«Умом Россию не понять...»

We use cookies. Read the Privacy and Cookie Policy

«Умом Россию не понять...»

Он уехал из России, поступив на дипломатическую службу в Мюнхене, в тысяча восемьсот двадцать втором году и вернулся на родину только в сорок четвёртом. Не считая наездов во время отпусков, он отсутствовал двадцать два года.

За такой долгий срок можно совершенно отвыкнуть от родных мест, родных обычаев, родного языка, перестать быть сыном своей родины. Так, например, как случилось со Стендалем, который долгие годы жил в Италии и в конце концов перестал, в сущности говоря, быть французом.

С Тютчевым этого не произошло. Несмотря на долгую разлуку с Россией, он не перестал быть русским. Он остался верен своей родине и, будучи разлучён с ней, продолжал служить России, русскому обществу, русскому искусству всегда и везде.

Что же этому способствовало и что могло противодействовать? Давайте попытаемся разобраться в этом феномене. Первым и немалым препятствием к развитию национального самосознания Тютчева с самых первых лет его жизни было состояние русского общества в начале девятнадцатого века. Франция тех времён была могущественной мировой державой, оказывающей сильное влияние и на состояние государственных установлений во всей остальной Европе, и на умы европейцев.

В России это с особой силой сказывалось по окончании наполеоновских войн, после того как французы побывали в тысяча восемьсот двенадцатом году в пленённой ими Москве, а русские два года спустя — в пленённом ими Париже. Дворяне, помещики, офицерство, студенчество, городская молодёжь — все те, кого в новые времена стали называть интеллигентами, говорили в России по-французски часто лучше, чем по-русски. Они же одевались, ели, пили, развлекались на французский манер. На французском же языке они вели переписку, бранились, объяснялись в любви, да и думали уже по-французски.

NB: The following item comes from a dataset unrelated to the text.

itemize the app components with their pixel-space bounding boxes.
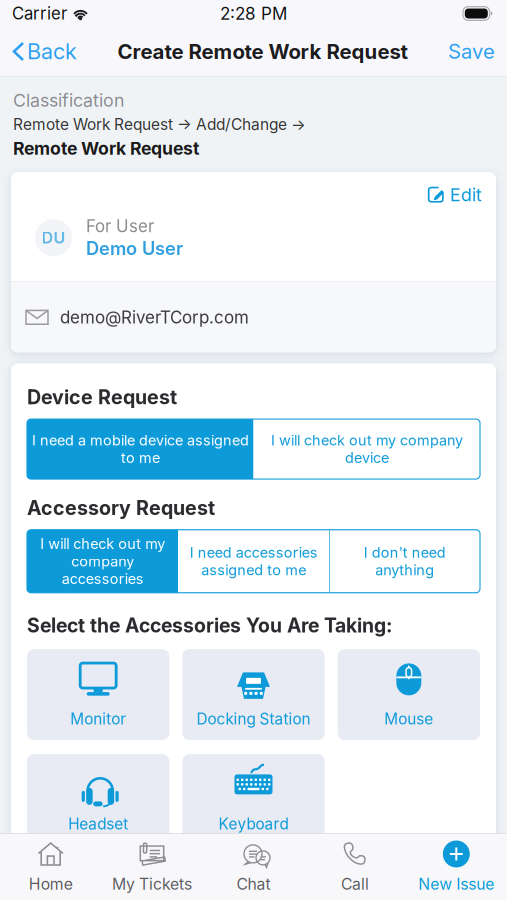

Так было повсеместно в России в первой половине девятнадцатого века, та: к было и в семье Тютчевых. Обиходным языком был у них, как и в тысячах других русских семей, французский.

Он же, само собой разумеется, был и в каждодневном обиходе Феди Тютчева с самых малых лет.

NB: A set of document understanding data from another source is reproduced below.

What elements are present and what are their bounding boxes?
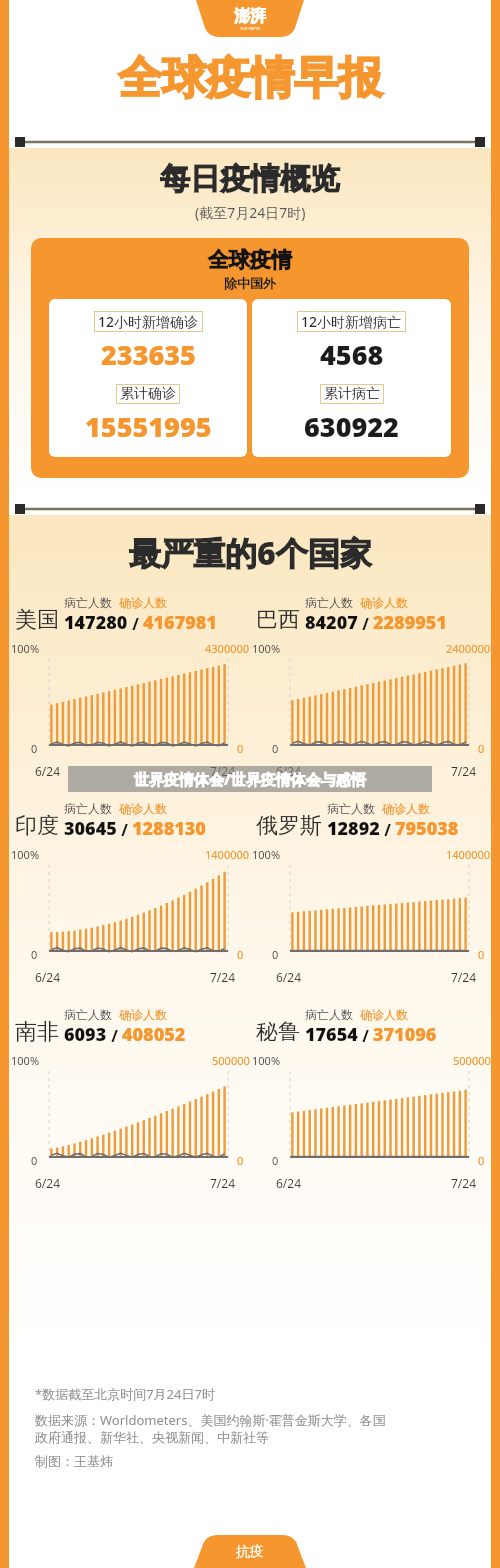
- staticText: 0: [237, 947, 244, 962]
- staticText: 印度: [15, 812, 59, 840]
- staticText: 病亡人数: [64, 595, 112, 610]
- staticText: 1400000: [446, 847, 491, 862]
- staticText: 确诊人数: [119, 801, 167, 816]
- staticText: 美国: [15, 606, 59, 634]
- staticText: 2289951: [373, 610, 447, 635]
- button[interactable]: 秘鲁: [256, 1007, 491, 1047]
- staticText: 病亡人数: [64, 1007, 112, 1022]
- staticText: 0: [272, 1153, 279, 1168]
- staticText: 0: [237, 1153, 244, 1168]
- staticText: 确诊人数: [360, 595, 408, 610]
- staticText: 全球疫情早报: [118, 51, 382, 106]
- staticText: 全球疫情: [208, 247, 292, 273]
- staticText: 84207: [305, 610, 358, 635]
- staticText: /: [358, 613, 373, 635]
- staticText: 100%: [252, 1053, 281, 1068]
- staticText: 巴西: [256, 606, 300, 634]
- staticText: 100%: [11, 641, 40, 656]
- staticText: 制图：王基炜: [35, 1453, 113, 1469]
- staticText: 7/24: [451, 1175, 477, 1191]
- staticText: 0: [272, 741, 279, 756]
- button[interactable]: The Paper logo: [196, 0, 304, 37]
- staticText: 0: [272, 947, 279, 962]
- staticText: 500000: [453, 1053, 491, 1068]
- staticText: 4300000: [205, 641, 250, 656]
- staticText: /: [128, 613, 143, 635]
- staticText: 病亡人数: [327, 801, 375, 816]
- staticText: 7/24: [210, 969, 236, 985]
- staticText: 累计确诊: [120, 385, 176, 403]
- button[interactable]: 南非: [15, 1007, 250, 1047]
- staticText: 累计病亡: [324, 385, 380, 403]
- button[interactable]: 俄罗斯: [256, 801, 491, 841]
- staticText: 确诊人数: [119, 1007, 167, 1022]
- staticText: 233635: [101, 336, 196, 373]
- staticText: (截至7月24日7时): [195, 203, 306, 222]
- staticText: 7/24: [451, 763, 477, 779]
- button[interactable]: 12小时新增确诊: [49, 299, 247, 457]
- staticText: 6/24: [276, 969, 302, 985]
- staticText: 7/24: [210, 763, 236, 779]
- staticText: 4167981: [143, 610, 217, 635]
- staticText: 30645: [64, 816, 117, 841]
- staticText: *数据截至北京时间7月24日7时: [35, 1385, 215, 1403]
- staticText: 12小时新增病亡: [301, 312, 402, 331]
- staticText: 1288130: [132, 816, 206, 841]
- staticText: 每日疫情概览: [160, 160, 340, 198]
- staticText: 政府通报、新华社、央视新闻、中新社等: [35, 1429, 269, 1445]
- staticText: 澎湃: [234, 6, 266, 26]
- staticText: 病亡人数: [64, 801, 112, 816]
- staticText: 147280: [64, 610, 128, 635]
- staticText: 病亡人数: [305, 595, 353, 610]
- staticText: 100%: [252, 847, 281, 862]
- staticText: 408052: [122, 1022, 186, 1047]
- button[interactable]: 全球疫情: [31, 238, 469, 478]
- staticText: 0: [237, 741, 244, 756]
- staticText: 7/24: [451, 969, 477, 985]
- staticText: 6/24: [35, 969, 61, 985]
- staticText: 4568: [320, 336, 384, 373]
- staticText: 2400000: [446, 641, 491, 656]
- staticText: 除中国外: [224, 275, 276, 291]
- staticText: 0: [31, 1153, 38, 1168]
- staticText: 12小时新增确诊: [98, 312, 199, 331]
- staticText: 12892: [327, 816, 380, 841]
- staticText: THE PAPER: [240, 26, 261, 31]
- button[interactable]: 12小时新增病亡: [252, 299, 451, 457]
- staticText: /: [107, 1025, 122, 1047]
- staticText: 371096: [373, 1022, 437, 1047]
- staticText: 病亡人数: [305, 1007, 353, 1022]
- staticText: 6/24: [35, 1175, 61, 1191]
- staticText: 1400000: [205, 847, 250, 862]
- staticText: 100%: [11, 1053, 40, 1068]
- staticText: /: [117, 819, 132, 841]
- staticText: 500000: [212, 1053, 250, 1068]
- button[interactable]: 抗疫: [194, 1535, 306, 1568]
- button[interactable]: 巴西: [256, 595, 491, 635]
- staticText: 俄罗斯: [256, 812, 322, 840]
- staticText: /: [358, 1025, 373, 1047]
- staticText: 6/24: [276, 763, 302, 779]
- staticText: 6093: [64, 1022, 107, 1047]
- staticText: 17654: [305, 1022, 358, 1047]
- staticText: 15551995: [85, 408, 212, 445]
- staticText: 0: [31, 947, 38, 962]
- button[interactable]: 美国: [15, 595, 250, 635]
- staticText: /: [380, 819, 395, 841]
- staticText: 7/24: [210, 1175, 236, 1191]
- staticText: 秘鲁: [256, 1018, 300, 1046]
- staticText: 世界疫情体会/世界疫情体会与感悟: [134, 769, 366, 789]
- staticText: 0: [478, 947, 485, 962]
- staticText: 630922: [304, 408, 399, 445]
- staticText: 100%: [11, 847, 40, 862]
- staticText: 确诊人数: [119, 595, 167, 610]
- staticText: 6/24: [276, 1175, 302, 1191]
- staticText: 0: [31, 741, 38, 756]
- staticText: 0: [478, 741, 485, 756]
- staticText: 确诊人数: [360, 1007, 408, 1022]
- staticText: 数据来源：Worldometers、美国约翰斯·霍普金斯大学、各国: [35, 1411, 386, 1429]
- button[interactable]: 印度: [15, 801, 250, 841]
- staticText: 南非: [15, 1018, 59, 1046]
- staticText: 确诊人数: [382, 801, 430, 816]
- staticText: 最严重的6个国家: [129, 531, 372, 575]
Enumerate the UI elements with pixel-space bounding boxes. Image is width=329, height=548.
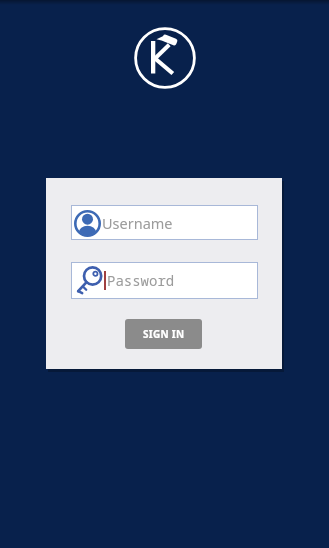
staticText: SIGN IN bbox=[143, 327, 185, 341]
button[interactable]: Username bbox=[71, 205, 258, 240]
button[interactable]: Password bbox=[71, 262, 258, 299]
button[interactable]: SIGN IN bbox=[125, 319, 202, 349]
staticText: Password bbox=[107, 271, 175, 290]
staticText: Username bbox=[102, 213, 173, 233]
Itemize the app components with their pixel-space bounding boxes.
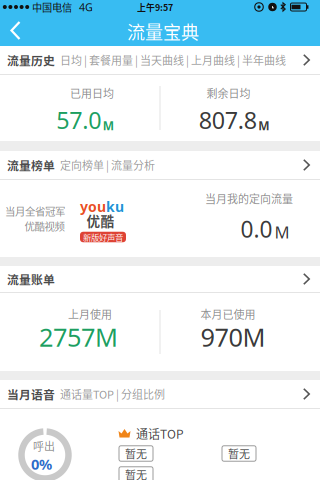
staticText: 新版好声音 bbox=[83, 231, 123, 243]
staticText: 优酷视频 bbox=[24, 218, 64, 234]
staticText: 0.0 bbox=[240, 214, 272, 244]
staticText: you bbox=[80, 197, 106, 216]
staticText: 流量历史 bbox=[7, 51, 55, 68]
button[interactable]: 暂无 bbox=[119, 467, 153, 480]
staticText: 定向榜单 | 流量分析 bbox=[60, 157, 155, 173]
staticText: 暂无 bbox=[125, 466, 147, 480]
staticText: 流量宝典 bbox=[127, 18, 199, 44]
staticText: 日均 | 套餐用量 | 当天曲线 | 上月曲线 | 半年曲线 bbox=[60, 52, 286, 68]
button[interactable]: 流量榜单 bbox=[0, 151, 320, 179]
staticText: M bbox=[103, 118, 114, 134]
staticText: M bbox=[258, 118, 269, 134]
staticText: 中国电信 bbox=[32, 0, 72, 14]
staticText: 流量榜单 bbox=[7, 156, 55, 174]
staticText: 2757M bbox=[39, 320, 118, 354]
staticText: 上午9:57 bbox=[137, 1, 173, 14]
button[interactable]: 当月语音 bbox=[0, 380, 320, 408]
staticText: 通话TOP bbox=[136, 425, 184, 442]
staticText: 4G bbox=[79, 0, 93, 14]
button[interactable]: 暂无 bbox=[222, 446, 256, 461]
staticText: 通话量TOP | 分组比例 bbox=[60, 386, 165, 402]
staticText: ku bbox=[106, 197, 124, 216]
button[interactable]: 暂无 bbox=[119, 446, 153, 461]
staticText: 呼出 bbox=[33, 438, 55, 454]
button[interactable]: 流量账单 bbox=[0, 266, 320, 292]
staticText: 当月我的定向流量 bbox=[205, 190, 293, 206]
staticText: 上月使用 bbox=[68, 306, 112, 322]
staticText: 57.0 bbox=[56, 104, 101, 136]
staticText: 暂无 bbox=[228, 446, 250, 461]
button[interactable]: Back bbox=[0, 16, 30, 46]
staticText: M bbox=[274, 221, 290, 243]
staticText: 当月语音 bbox=[7, 385, 55, 402]
staticText: 0% bbox=[31, 454, 52, 474]
staticText: 已用日均 bbox=[70, 85, 114, 101]
button[interactable]: 流量历史 bbox=[0, 46, 320, 74]
staticText: 流量账单 bbox=[7, 270, 55, 288]
staticText: 剩余日均 bbox=[206, 85, 250, 101]
staticText: 本月已使用 bbox=[200, 306, 256, 322]
staticText: 当月全省冠军 bbox=[5, 203, 65, 218]
staticText: 970M bbox=[200, 320, 266, 354]
staticText: 暂无 bbox=[125, 446, 147, 461]
staticText: 优酷 bbox=[86, 211, 114, 230]
staticText: 807.8 bbox=[199, 104, 257, 136]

Но существовали, к счастью, и другие, прямо противоположные французским влияния. Оплотом родного языка были простые русские люди, крепостные крестьяне и дворовые, то есть те же крестьяне, но оторванные от земли и взятые в услужение для работ по дому и двору, — конюхи, привратники, повара, горничные и другая Домашняя прислуга. Они понимали только по-русски, и их хозяевам тоже приходилось говорить с ними по-русски. Многие из дворовых прикреплялись к малым барчатам с их младенческого возраста в мамки и дядьки.

Дядька Тютчева — Николай Афанасьевич Хлопов, который ходил за ним с четырёхлетнего возраста, был с Фёдором Ивановичем и во время пребывания его за границей, вплоть до женитьбы своего подопечного. И по собственной склонности и, понимая, как дорого Тютчеву всё, что напоминало ему оставленную родину, Николай Афанасьевич старался и в Германии блюсти привычный обоим российский обиход.

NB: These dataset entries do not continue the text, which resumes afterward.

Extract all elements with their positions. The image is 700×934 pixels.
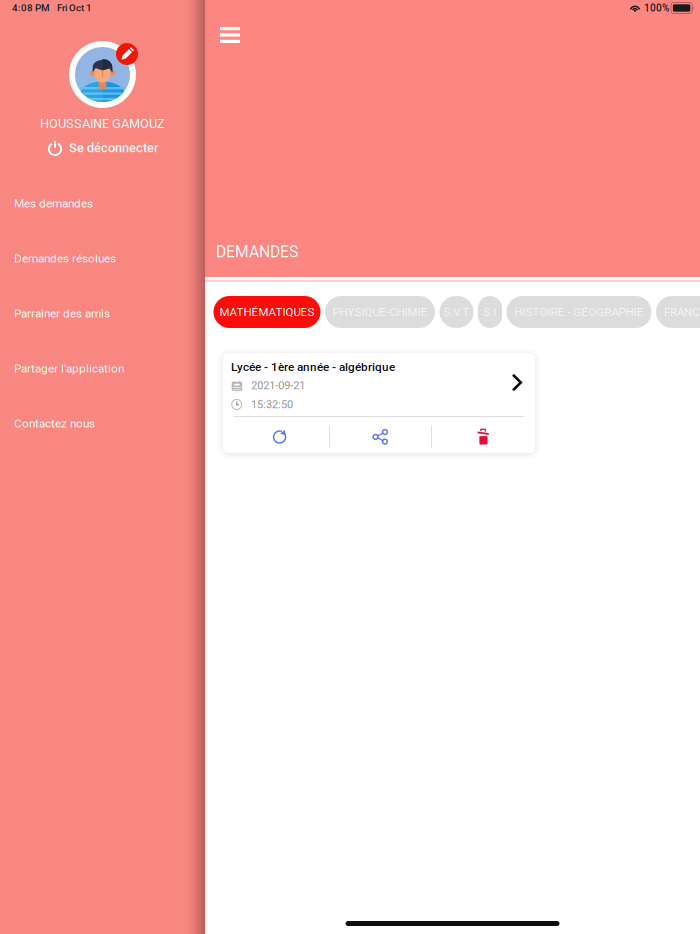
staticText: 2021-09-21 [251,379,305,392]
staticText: 15:32:50 [251,398,293,411]
button[interactable]: Refresh [223,421,329,452]
button[interactable]: FRANÇAIS [656,296,700,328]
staticText: DEMANDES [216,243,298,261]
staticText: S.V.T [444,305,470,319]
staticText: Contactez nous [14,417,95,430]
staticText: 100% [644,2,669,14]
button[interactable]: S.I [478,296,502,328]
staticText: FRANÇAIS [664,305,700,319]
button[interactable]: PHYSIQUE-CHIMIE [325,296,435,328]
button[interactable]: Parrainer des amis [0,286,205,341]
button[interactable]: Partager l'application [0,341,205,396]
staticText: PHYSIQUE-CHIMIE [332,305,428,319]
staticText: Se déconnecter [69,141,158,155]
button[interactable]: HISTOIRE - GÉOGRAPHIE [506,296,652,328]
button[interactable]: Se déconnecter [47,137,158,159]
button[interactable]: Contactez nous [0,396,205,451]
button[interactable]: Menu [214,20,246,50]
staticText: Parrainer des amis [14,307,110,320]
button[interactable]: Delete [432,421,535,452]
staticText: Lycée - 1ère année - algébrique [231,360,395,374]
staticText: Partager l'application [14,362,124,375]
staticText: Demandes résolues [14,252,116,265]
staticText: HISTOIRE - GÉOGRAPHIE [514,305,644,319]
button[interactable]: Share [330,421,431,452]
button[interactable]: Mes demandes [0,176,205,231]
button[interactable]: Demandes résolues [0,231,205,286]
staticText: 4:08 PM [12,2,50,14]
staticText: MATHÉMATIQUES [220,305,314,319]
button[interactable]: MATHÉMATIQUES [214,296,320,328]
staticText: HOUSSAINE GAMOUZ [40,116,165,131]
button[interactable]: S.V.T [440,296,474,328]
staticText: Fri Oct 1 [57,2,92,14]
staticText: Mes demandes [14,197,93,210]
staticText: S.I [484,305,496,319]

Случалось, и не так уж редко, захаживали к Тютчеву петербургские друзья — братья Иван и Пётр Киреевские, приехавшие в Мюнхен, чтобы прослушать курс лекций Шеллинга по философии. Заглядывали и другие россияне, случившиеся по тем или иным надобностям в Мюнхене.

Началась переписка с оставшимися в России родичами и друзьями. Объём переписки сильно возрос, когда Тютчев начал печатать свои стихи в русских журналах и альманахах: «Урания», «Северная лира», «Галатея», «Денница», «Труды Общества любителей российской словесности», «Новые Аониды», «Русский инвалид» и, наконец, в журнале «Современник» — сперва пушкинском, а после смерти Пушкина последовательно — плетнёвском, панаевском и некрасовском.

Миогосторонние и многообразные связи с Россией развивались и укреплялись во время поездок Тютчева в Петербург и Москву, которые он совершал во время своих отпусков. В каждую из поездок в России он живал по нескольку месяцев, а однажды и более полугода.

Всё это содействовало тому, что Тютчев не превратился за долгие годы жизни за границей ни в немца, ни во француза, напротив, оставался русским по самой первородной глубочайшей сути своего существа. Эта способность Тютчева быть независимым от окружающей чуждой ему среды, оставаться внутренне неизменным, была для многих феноменом необъяснимым. По сути же дела, то был особый талант его личности, который в свою очередь был обязательной частью его поэтического дарования.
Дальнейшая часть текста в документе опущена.